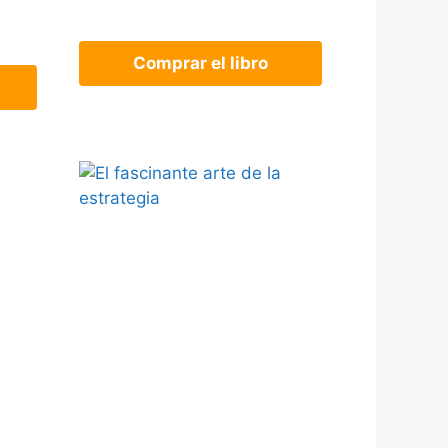
Comprar el libro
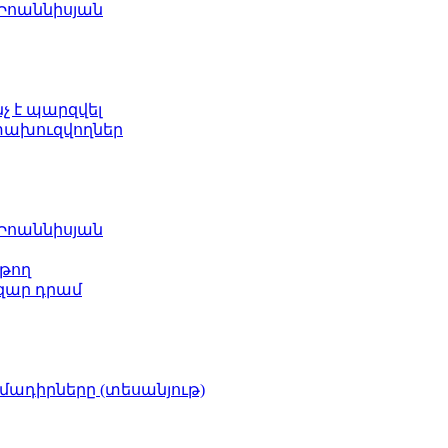
 Իոաննիսյան
նչ է պարզվել
ետախուզվողներ
 Իոաննիսյան
թող
ազար դրամ
իմադիրները (տեսանյութ)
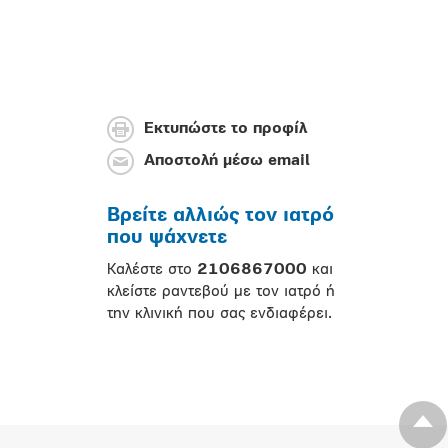
Εκτυπώστε το προφίλ
Αποστολή μέσω email
Βρείτε αλλιώς τον ιατρό
που ψάχνετε
Καλέστε στο
2106867000
και
κλείστε ραντεβού με τον ιατρό ή
την κλινική που σας ενδιαφέρει.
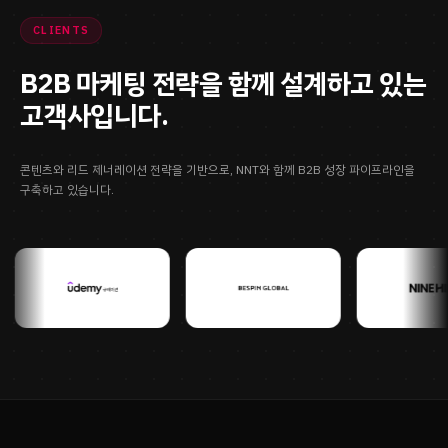
CLIENTS
B2B 마케팅 전략을 함께 설계하고 있는
고객사입니다.
콘텐츠와 리드 제너레이션 전략을 기반으로, NNT와 함께 B2B 성장 파이프라인을
구축하고 있습니다.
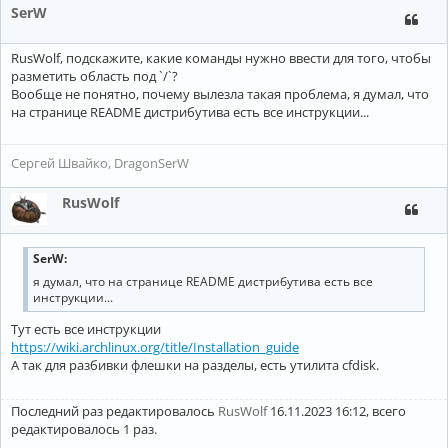
SerW
RusWolf, подскажите, какие команды нужно ввести для того, чтобы
разметить область под `/`?
Вообще не понятно, почему вылезла такая проблема, я думал, что
на странице README дистрибутива есть все инструкции...
Сергей Швайко, DragonSerW
RusWolf
SerW:
я думал, что на странице README дистрибутива есть все
инструкции...
Тут есть все инструкции
https://wiki.archlinux.org/title/Installation_guide
А так для разбивки флешки на разделы, есть утилита cfdisk.
Последний раз редактировалось
RusWolf
16.11.2023 16:12, всего
редактировалось 1 раз.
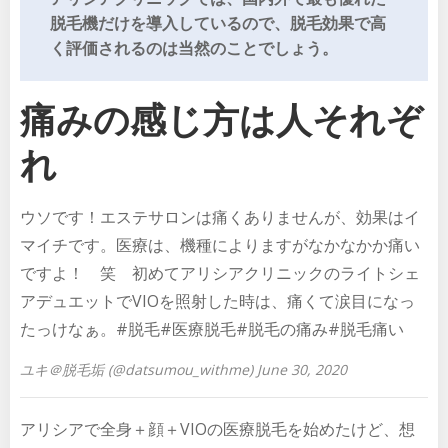
脱毛機だけを導入しているので、脱毛効果で高
く評価されるのは当然のことでしょう。
痛みの感じ方は人それぞ
れ
ウソです！エステサロンは痛くありませんが、効果はイ
マイチです。医療は、機種によりますがなかなかか痛い
ですよ！ 笑 初めてアリシアクリニックのライトシェ
アデュエットでVIOを照射した時は、痛くて涙目になっ
たっけなぁ。#脱毛#医療脱毛#脱毛の痛み#脱毛痛い
ユキ＠脱毛垢 (@datsumou_withme) June 30, 2020
アリシアで全身＋顔＋VIOの医療脱毛を始めたけど、想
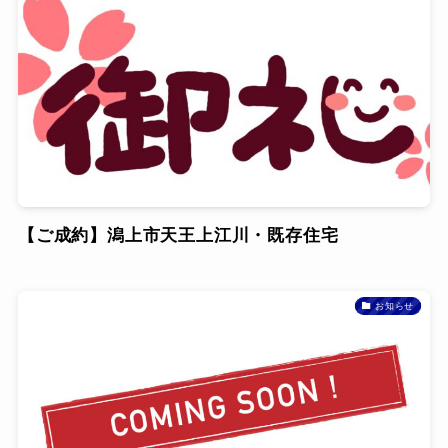
【ご成約】潟上市天王上江川・既存住宅
お知らせ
---
(Task objective)
Determine which lines above include the word "инструкции", and report those lines in full.

(Answer box)
на странице README дистрибутива есть все инструкции...
инструкции...
Тут есть все инструкции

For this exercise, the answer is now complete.